There are numerous behavioral factors that affect intellectual development. The key is neural plasticity, which is caused by experience-driven electrical activation of neurons. This experience-driven activation causes axons to sprout new branches and develop new presynaptic terminals. These new branches often lead to greater mental processing in different areas.
Those with a belief in fixed intelligence show less improvement on cognitive testing than people with a belief in neural plasticity, and a focus on performance goals and proving intelligence causes negative feedback and failure. Those who focus on flexible and expansive learning goals rebound well from occasional failure or feedback. By focusing on challenging tasks to expand intelligence instead of working to prove intelligence, neural plasticity allows greater intellectual capacity.
Synchronizing
A chronotype is an attribute of animals and human beings describing the time of the day their physical functions such as body temperature, cognitive faculties, eating and sleeping reach a certain level. This phenomenon refers to people as early birds or night owls, where morning people wake up early and are most alert in the first part of the day, and evening people are most alert in the late evening hours and prefer to go to bed late.
Humans are normally diurnal creatures that are active in the daytime. As with most other diurnal animals, human activity-rest patterns are endogenously controlled by circadian rhythms. Most people are neither evening nor morning types but lie somewhere in between. Estimates vary, but up to half are either morning or evening people. People who share a chronotype, morningness or eveningness, have similar activity pattern timing: sleep, appetite, exercise, study etc.
Normal variation in chronotypes encompasses sleep/wake cycles that are from about two hours earlier to about two hours later than average. Extremes outside of this range can cause a person difficulty in participating in normal work, school and social activities. If a person’s early bird or night owl tendencies are strong and intractable to the point of disallowing normal participation in society, the person is considered to have a circadian rhythm sleep disorder.

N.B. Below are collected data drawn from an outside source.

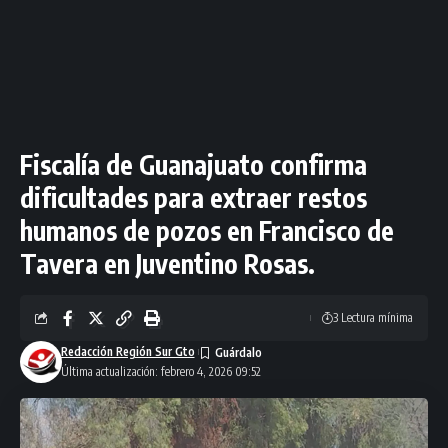
Fiscalía de Guanajuato confirma
dificultades para extraer restos
humanos de pozos en Francisco de
Tavera en Juventino Rosas.
3 Lectura mínima
Redacción Región Sur Gto
Última actualización: febrero 4, 2026 09:52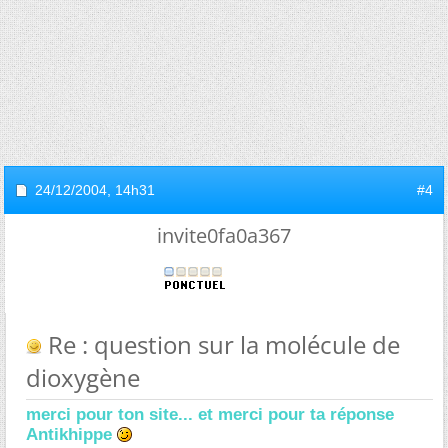
24/12/2004,
14h31
#4
invite0fa0a367
Re : question sur la molécule de
dioxygène
merci pour ton site... et merci pour ta réponse
Antikhippe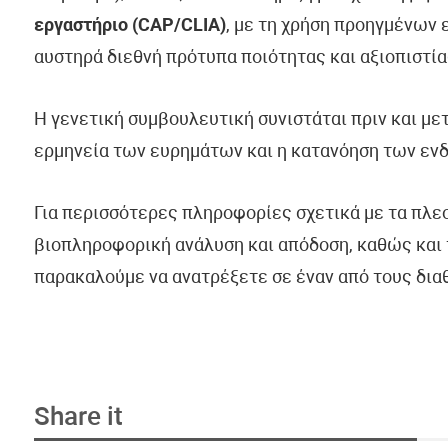
εργαστήριο (CAP/CLIA)
, με τη χρήση προηγμένων
αυστηρά διεθνή πρότυπα ποιότητας και αξιοπιστία
Η γενετική συμβουλευτική συνιστάται πριν και με
ερμηνεία των ευρημάτων και η κατανόηση των εν
Για περισσότερες πληροφορίες σχετικά με τα πλε
βιοπληροφορική ανάλυση και απόδοση, καθώς και 
παρακαλούμε να ανατρέξετε σε έναν από τους δια
Share it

The Morningness-Eveningness Questionnaire, or MEQ, is used to conduct research on this topic. A short version can be found online. Several other assessment tools have been developed such as the Composite Scale of Morningness, the Lark-Owl Chronotype Indicator, and the Munich Chronotype Questionnaire. Some of these are designed with particular situations in mind, such as shift work scheduling, travel fatigue and jet lag, athletic performance or best timing of medical procedures.